Carlyle Gbei : Effectivement, Une multitude d'affaires semblent empoisonnées les quinquennats d'Emmanuel Macron. L'affaire Benalla, l'affaire McKinsey, l'affaire Alexis Kohler, les Uber files, celle d'Éric Dupond-Moretti, renvoyé devant la Cour de justice de la République... et enfin, l'une des plus récentes, l'affaire du Fonds Marianne, dont nous attendons l'issue judiciaire.

Aujourd’hui, l'affaire du Fonds Marianne, ainsi que le passage du garde des Sceaux devant la Cour de justice de la République sont à suivre de près. 

Concernant l'affaire du fonds Marianne, Le parquet national financier (PNF)  a ouvert une information judiciaire sur des soupçons de « détournements de fonds publics ». Malgré la solidarité gouvernementale, Marlène Schiappa semble être un peu isolée, et donc exposée.
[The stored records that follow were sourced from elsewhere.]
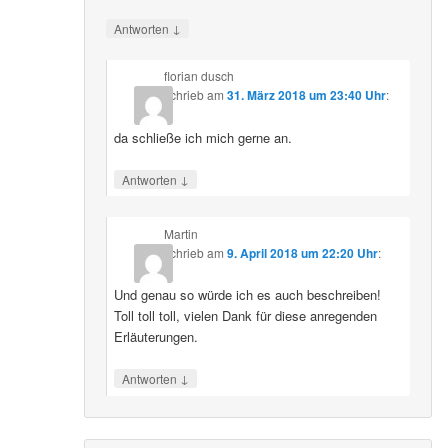
↓
Antworten
florian dusch
schrieb
am
31. März 2018 um 23:40 Uhr
:
da schließe ich mich gerne an.
↓
Antworten
Martin
schrieb
am
9. April 2018 um 22:20 Uhr
:
Und genau so würde ich es auch beschreiben!
Toll toll toll, vielen Dank für diese anregenden
Erläuterungen.
↓
Antworten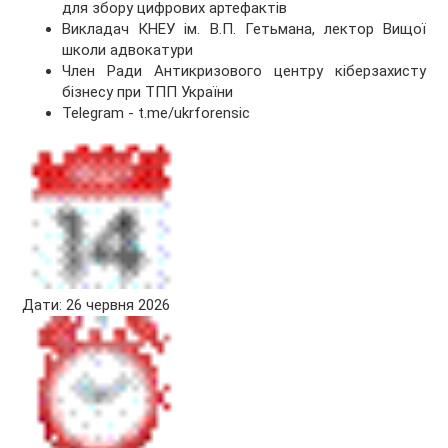
для збору цифрових артефактів
Викладач КНЕУ ім. В.П. Гетьмана, лектор Вищої
школи адвокатури
Член Ради Антикризового центру кіберзахисту
бізнесу при ТПП України
Telegram - t.me/ukrforensic
Дати: 26 червня 2026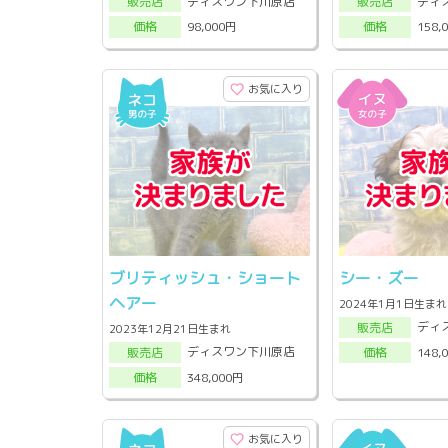
ディスワン下川原店
ディ
販売店
販売店
98,000円
158,
価格
価格
お気に入り
ブリティッシュ・ショート
シー・ズー
ヘアー
2024年1月1日生まれ
ディ
販売店
2023年12月21日生まれ
ディスワン下川原店
148,
販売店
価格
348,000円
価格
お気に入り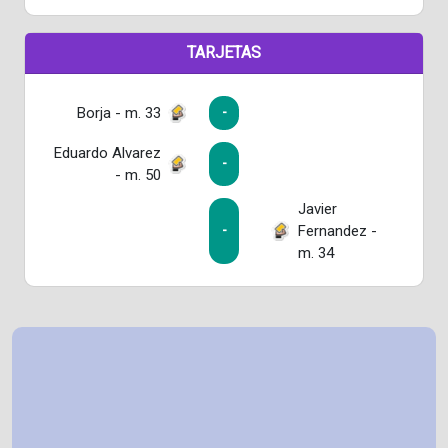
TARJETAS
Borja - m. 33
-
Eduardo Alvarez
-
- m. 50
Javier
Fernandez -
-
m. 34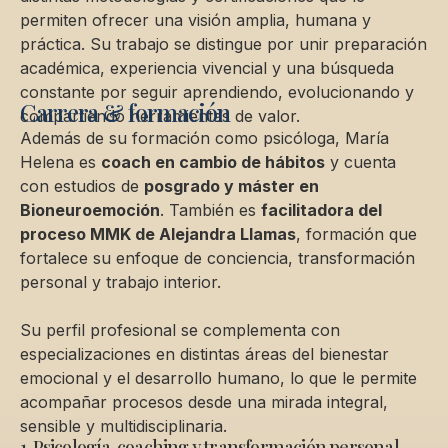
permiten ofrecer una visión amplia, humana y
práctica. Su trabajo se distingue por unir preparación
académica, experiencia vivencial y una búsqueda
constante por seguir aprendiendo, evolucionando y
Carrera & formación
compartiendo herramientas de valor.
Además de su formación como psicóloga, María
Helena es
coach en cambio de hábitos
y cuenta
con estudios de
posgrado y máster en
Bioneuroemoción
. También es
facilitadora del
proceso MMK de Alejandra Llamas
, formación que
fortalece su enfoque de conciencia, transformación
personal y trabajo interior.
Su perfil profesional se complementa con
especializaciones en distintas áreas del bienestar
emocional y el desarrollo humano, lo que le permite
acompañar procesos desde una mirada integral,
sensible y multidisciplinaria.
1. Psicología, coaching y transformación personal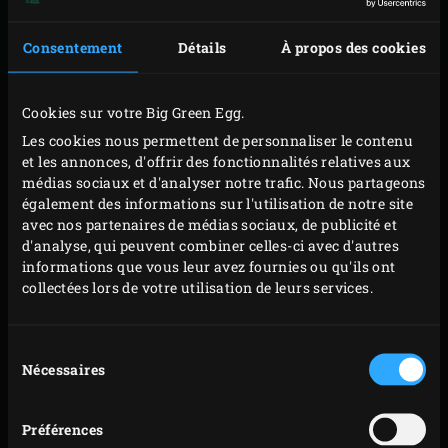
Consentement
Détails
À propos des cookies
Cookies sur votre Big Green Egg.
Les cookies nous permettent de personnaliser le contenu
et les annonces, d'offrir des fonctionnalités relatives aux
médias sociaux et d'analyser notre trafic. Nous partageons
PRÉPARATION
également des informations sur l'utilisation de notre site
avec nos partenaires de médias sociaux, de publicité et
d'analyse, qui peuvent combiner celles-ci avec d'autres
Posez l’aiguillette de rumsteck sur la grille, côté
informations que vous leur avez fournies ou qu'ils ont
gras vers le haut. Piquez le thermomètre sonde à
collectées lors de votre utilisation de leurs services.
distance (
Dual Probe Remote Thermometer
)
jusqu’au cœur de la viande et fermez le couvercle de
Sélection
l’EGG. Réglez la température à cœur sur 48 °C et
Nécessaires
du
laissez l’aiguillette de rumsteck cuire environ
consentement
60 minutes jusqu’à ce que cette température soit
Préférences
atteinte.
Cette affaire pourrait potentiellement déboucher sur des conséquences catastrophiques en termes d’image. Pour rappel,  il s’agit d’un fond lancé en avril 2021 par Marlène Schiappa après l’assassinat terroriste de Samuel Paty. 

De l’autre côté, le passage d'Éric Dupond-Moretti, devant la cour de justice de la république est également un événement sans précédent pour un garde des sceaux en fonction.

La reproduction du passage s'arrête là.